No evidence was called by the defendants as to the existence of a system for handling or dealing with postage, and in that context, a blanket denial of receipt is insufficient to displace the presumption enabled by s 160 of the Evidence Act 1995. An onus lies on the defendants to call cogent evidence on such matters rather than simply contending that the document was not received: Tsoukatos v Mustafa [2007] NSWSC 614 at [40] per Hall J. Unexplained evidence of non-receipt does not in this case constitute necessary or sufficient doubt to displace the statutory presumption of delivery to the designated address: Randhawa v Serrato [2009] NSWSC 170 at [19] per Hammerschlag J. TQM Design & Construct Pty Ltd v Romeo [2011] NSWDC 143 (28 September 2011) @ [47].

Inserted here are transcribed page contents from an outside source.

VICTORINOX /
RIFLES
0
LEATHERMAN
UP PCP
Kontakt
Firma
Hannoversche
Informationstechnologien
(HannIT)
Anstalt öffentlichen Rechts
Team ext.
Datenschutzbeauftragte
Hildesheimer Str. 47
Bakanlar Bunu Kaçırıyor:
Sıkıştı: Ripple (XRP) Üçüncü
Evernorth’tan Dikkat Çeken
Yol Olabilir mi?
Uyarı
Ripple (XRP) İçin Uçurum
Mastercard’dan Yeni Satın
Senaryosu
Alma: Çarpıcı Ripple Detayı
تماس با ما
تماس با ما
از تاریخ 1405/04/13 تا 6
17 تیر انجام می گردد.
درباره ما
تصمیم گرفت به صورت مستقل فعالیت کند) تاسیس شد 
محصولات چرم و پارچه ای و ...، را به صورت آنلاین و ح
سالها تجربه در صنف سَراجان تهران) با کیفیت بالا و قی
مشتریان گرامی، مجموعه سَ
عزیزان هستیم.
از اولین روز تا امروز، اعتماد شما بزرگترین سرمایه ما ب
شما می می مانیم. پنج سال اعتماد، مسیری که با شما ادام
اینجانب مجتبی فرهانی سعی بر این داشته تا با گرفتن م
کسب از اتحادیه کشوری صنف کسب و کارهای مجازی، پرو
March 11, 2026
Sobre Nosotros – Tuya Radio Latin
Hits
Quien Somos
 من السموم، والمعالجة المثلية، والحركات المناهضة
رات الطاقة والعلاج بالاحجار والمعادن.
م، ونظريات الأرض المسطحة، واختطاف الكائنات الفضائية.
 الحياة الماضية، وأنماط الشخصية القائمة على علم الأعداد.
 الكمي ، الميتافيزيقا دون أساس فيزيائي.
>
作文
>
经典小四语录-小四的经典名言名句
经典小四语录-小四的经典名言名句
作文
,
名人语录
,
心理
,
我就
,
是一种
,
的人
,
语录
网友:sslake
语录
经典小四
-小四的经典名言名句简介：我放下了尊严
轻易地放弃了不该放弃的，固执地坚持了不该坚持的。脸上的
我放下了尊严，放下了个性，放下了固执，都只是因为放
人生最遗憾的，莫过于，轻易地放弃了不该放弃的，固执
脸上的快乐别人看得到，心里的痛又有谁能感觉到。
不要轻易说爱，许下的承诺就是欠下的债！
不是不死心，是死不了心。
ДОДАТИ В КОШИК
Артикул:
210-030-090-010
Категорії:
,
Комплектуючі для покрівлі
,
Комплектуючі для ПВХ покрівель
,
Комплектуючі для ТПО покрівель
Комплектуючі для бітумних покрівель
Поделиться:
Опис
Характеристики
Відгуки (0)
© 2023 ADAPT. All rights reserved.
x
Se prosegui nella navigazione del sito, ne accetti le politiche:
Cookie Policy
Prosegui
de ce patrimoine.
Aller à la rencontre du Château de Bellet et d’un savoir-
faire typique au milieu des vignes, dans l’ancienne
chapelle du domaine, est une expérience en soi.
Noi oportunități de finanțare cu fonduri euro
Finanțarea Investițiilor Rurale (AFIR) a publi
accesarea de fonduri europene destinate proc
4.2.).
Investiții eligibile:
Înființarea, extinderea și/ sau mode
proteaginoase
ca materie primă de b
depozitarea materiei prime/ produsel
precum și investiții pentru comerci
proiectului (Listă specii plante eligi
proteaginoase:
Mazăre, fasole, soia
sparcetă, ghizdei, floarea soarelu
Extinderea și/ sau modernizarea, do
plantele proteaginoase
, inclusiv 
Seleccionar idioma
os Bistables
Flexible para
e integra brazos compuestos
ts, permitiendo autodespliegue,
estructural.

Similarly in Leveraged Equities Limited v Goodridge [2011] FCAFC 3 (18 January 2011) the Federal Court considered the similar section of the commonwealth act
Importantly, his Honour accepted … evidence of a “detailed and generally reliable system” for the despatch of important documents <and> there was no evidence that any correspondence had been returned …. Second, his Honour found that Mr Goodridge’s files “were not always in proper order.” The presumption is to be made unless evidence sufficient to raise doubt about the presumption is adduced. Submissions that systems sometimes fail and that the system did not operate as expected is ‘not evidence that fell within to sec 160’.
So for defendants setting aside a judgement entered up by default is no walk in the park. Such applications require quite a few details and some supporting evidence.